For managers, it pays to be proactive when it comes to opening conversations about career growth. Employees are rarely swayed by generic training courses that don’t fit their personal aspirations and learning style. Rather, they want targeted development that drills right into their specific needs and career goals. Personality assessment allows you to personalize the learning experience according to someone’s career motivators, whether that’s stretch projects, acquiring new skills, or finally getting tenure of the plush corner office.
#4: It makes people feel accepted
When companies use personality testing to improve communication, organization and cooperation in a team, they’re also setting up the individual towards greater self-fulfillment. It’s plain hard to get people working together, but as team members begin to gel, they each start to feel more valued for the perspective they bring to the table. They feel that coworkers "get" them.
As an employee, one of the biggest anxieties is invisibility; the feeling that no one would notice if you didn’t show up one day. Personality assessment lays a new foundation of acceptance, respect, belonging and peer praise – these are powerful motivators. When people choose to stay in organizations, it’s because they have built strong personal connections with the job and the team.
#5: It helps you to create a tailored rewards’ program
When the demand for talent is high, employees often can raise their salary by 10 or 15 percent simply by moving to a new company. Jumping ship is tantalizing to those who are motivated by money. But if you reckon that people are in it solely for the paycheck, well, that’s not the key motivator for most people.
Personality assessment gives you the framework for looking beyond money and creating the right program of rewards based on an employee’s individual motivators. Flexible working conditions, greater autonomy, a better job title, development opportunities, management responsibilities, the chance to do good in the world, or even a free lunch – these are compelling perks for those that find motivation in these things. It’s obvious that people who are rewarded appropriately are more likely to stay.
#6: You can manage better
People quit their bosses, not companies. If you can manage in a way that makes everyone feel supported and understood, you'll already be ahead of most other managers out there.
Of course, one person’s bad boss is another’s inspirational leader. It depends on whether the manager’s style is in sync or out of step with her employee’s operating values. How you get in sync starts with understanding someone’s personality. Knowing whether someone prefers freedom, trust, clear processes, “just the facts,” praise, competition or playing devil’s advocate will help you to communicate within their own frame of reference and give them exactly the type of support that they need, when they need it.
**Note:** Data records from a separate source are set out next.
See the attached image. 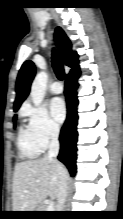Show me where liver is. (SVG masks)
<instances>
[{
  "mask_svg": "<svg viewBox=\"0 0 123 219\" xmlns=\"http://www.w3.org/2000/svg\"><path fill=\"white\" fill-rule=\"evenodd\" d=\"M63 168L68 178V172ZM59 183L57 163L47 156L16 164L12 188L13 211H34L47 197L56 198Z\"/></svg>",
  "mask_w": 123,
  "mask_h": 219,
  "instance_id": "liver-1",
  "label": "liver"
}]
</instances>
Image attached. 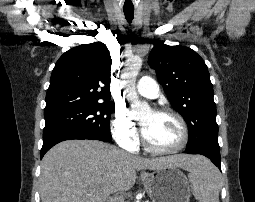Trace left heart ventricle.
I'll return each instance as SVG.
<instances>
[{
    "label": "left heart ventricle",
    "mask_w": 255,
    "mask_h": 202,
    "mask_svg": "<svg viewBox=\"0 0 255 202\" xmlns=\"http://www.w3.org/2000/svg\"><path fill=\"white\" fill-rule=\"evenodd\" d=\"M140 123L147 140L156 148H172L181 141L180 125L171 116L158 115L150 111L140 119Z\"/></svg>",
    "instance_id": "obj_1"
}]
</instances>
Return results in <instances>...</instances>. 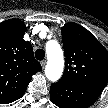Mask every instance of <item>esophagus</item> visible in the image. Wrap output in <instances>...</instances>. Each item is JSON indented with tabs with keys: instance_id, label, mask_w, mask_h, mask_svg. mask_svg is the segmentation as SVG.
<instances>
[{
	"instance_id": "esophagus-1",
	"label": "esophagus",
	"mask_w": 108,
	"mask_h": 108,
	"mask_svg": "<svg viewBox=\"0 0 108 108\" xmlns=\"http://www.w3.org/2000/svg\"><path fill=\"white\" fill-rule=\"evenodd\" d=\"M41 66L44 68L46 66V60L41 61Z\"/></svg>"
}]
</instances>
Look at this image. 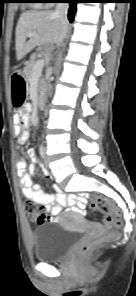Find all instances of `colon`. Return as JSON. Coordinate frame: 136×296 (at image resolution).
<instances>
[{"mask_svg": "<svg viewBox=\"0 0 136 296\" xmlns=\"http://www.w3.org/2000/svg\"><path fill=\"white\" fill-rule=\"evenodd\" d=\"M15 74H19V72H16ZM84 199L86 200V198ZM87 200L89 201V204L92 208L104 214L105 224L107 226L118 227L121 225V211L114 205V203L110 199L103 196H93L88 197ZM24 208L26 212L37 221V223L42 224L47 222V216L42 212V205L33 201H27L24 205ZM101 240V236H88L78 248V252L80 254L90 253L100 243Z\"/></svg>", "mask_w": 136, "mask_h": 296, "instance_id": "obj_1", "label": "colon"}]
</instances>
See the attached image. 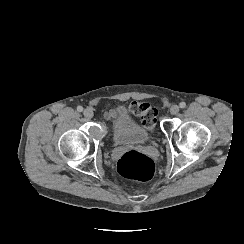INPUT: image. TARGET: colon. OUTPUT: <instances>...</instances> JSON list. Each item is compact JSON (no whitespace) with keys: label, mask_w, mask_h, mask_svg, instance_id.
<instances>
[{"label":"colon","mask_w":244,"mask_h":244,"mask_svg":"<svg viewBox=\"0 0 244 244\" xmlns=\"http://www.w3.org/2000/svg\"><path fill=\"white\" fill-rule=\"evenodd\" d=\"M128 111L141 117L142 125L149 134L155 133L157 118L155 110L148 109L147 104L144 102H134L129 106ZM118 170L125 178L147 182L154 176L155 164L147 155L129 151L119 159Z\"/></svg>","instance_id":"1"}]
</instances>
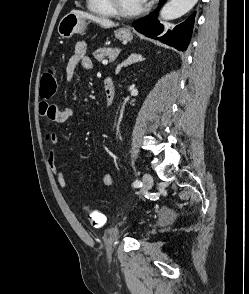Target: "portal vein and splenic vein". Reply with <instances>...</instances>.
<instances>
[{"instance_id":"1","label":"portal vein and splenic vein","mask_w":249,"mask_h":294,"mask_svg":"<svg viewBox=\"0 0 249 294\" xmlns=\"http://www.w3.org/2000/svg\"><path fill=\"white\" fill-rule=\"evenodd\" d=\"M113 57H114V56H113ZM102 64H103V65H107V64H108V60H106V59L103 60V61H102Z\"/></svg>"}]
</instances>
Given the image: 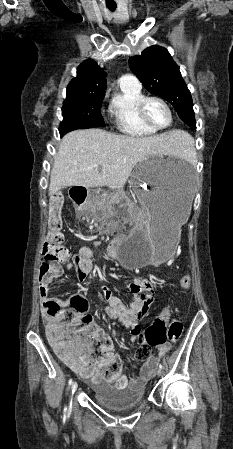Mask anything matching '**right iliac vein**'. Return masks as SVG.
<instances>
[{
  "label": "right iliac vein",
  "instance_id": "obj_1",
  "mask_svg": "<svg viewBox=\"0 0 233 449\" xmlns=\"http://www.w3.org/2000/svg\"><path fill=\"white\" fill-rule=\"evenodd\" d=\"M76 390H77V383L73 382L72 383V393H75Z\"/></svg>",
  "mask_w": 233,
  "mask_h": 449
}]
</instances>
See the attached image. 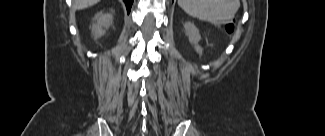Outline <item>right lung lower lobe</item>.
<instances>
[{"mask_svg": "<svg viewBox=\"0 0 325 136\" xmlns=\"http://www.w3.org/2000/svg\"><path fill=\"white\" fill-rule=\"evenodd\" d=\"M126 4V8H127V12L129 13L130 12V9H131V6H132V3H133V0H123Z\"/></svg>", "mask_w": 325, "mask_h": 136, "instance_id": "1", "label": "right lung lower lobe"}]
</instances>
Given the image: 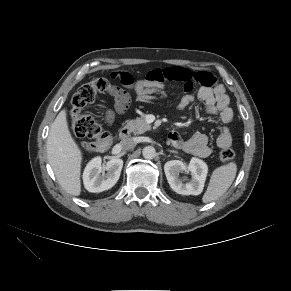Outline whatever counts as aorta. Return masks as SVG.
<instances>
[{
    "mask_svg": "<svg viewBox=\"0 0 291 291\" xmlns=\"http://www.w3.org/2000/svg\"><path fill=\"white\" fill-rule=\"evenodd\" d=\"M145 159H153L156 156V150L153 146H146L142 151Z\"/></svg>",
    "mask_w": 291,
    "mask_h": 291,
    "instance_id": "762f6f07",
    "label": "aorta"
}]
</instances>
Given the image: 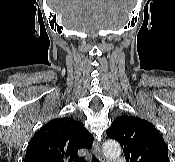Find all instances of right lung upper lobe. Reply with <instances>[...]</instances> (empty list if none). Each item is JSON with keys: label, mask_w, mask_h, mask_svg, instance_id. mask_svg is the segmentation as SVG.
Returning <instances> with one entry per match:
<instances>
[{"label": "right lung upper lobe", "mask_w": 175, "mask_h": 162, "mask_svg": "<svg viewBox=\"0 0 175 162\" xmlns=\"http://www.w3.org/2000/svg\"><path fill=\"white\" fill-rule=\"evenodd\" d=\"M93 135L73 118H57L32 137L24 162H81L79 149H89Z\"/></svg>", "instance_id": "1"}]
</instances>
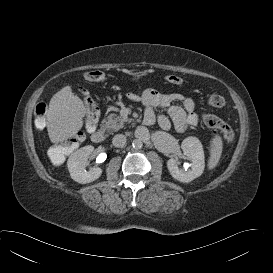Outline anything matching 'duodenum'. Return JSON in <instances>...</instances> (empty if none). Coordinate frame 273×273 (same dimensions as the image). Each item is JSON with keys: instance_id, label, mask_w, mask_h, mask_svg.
<instances>
[{"instance_id": "duodenum-1", "label": "duodenum", "mask_w": 273, "mask_h": 273, "mask_svg": "<svg viewBox=\"0 0 273 273\" xmlns=\"http://www.w3.org/2000/svg\"><path fill=\"white\" fill-rule=\"evenodd\" d=\"M146 120H147V118L144 116V123H145ZM145 124H146V123H145ZM91 138H92V141H93L94 143H101V142H103L104 139H105V130H104L102 127L96 129V130L92 133Z\"/></svg>"}]
</instances>
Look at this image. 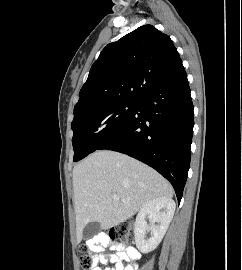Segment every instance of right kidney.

It provides a shortcut way to be a positive role model and connect with your team.
Summing It Up
People work in companies because they like them. If they’re not getting what they need from their organization, they will leave. If they are feeling checked out and undervalued; if they see nothing ahead but two decades of going through the motions until quitting time, then they will shop around until they find somewhere better. This knowledge is key for optimizing employee satisfaction and longevity.
A simple personality test like the Typefinder helps you to know your people deeply. It gives you the insights you need to do everything you reasonably can to create a work experience that matters to everyone, and you can make sure that people feel happy and engaged at work. You can stop them leaving and by doing so, help your business to thrive.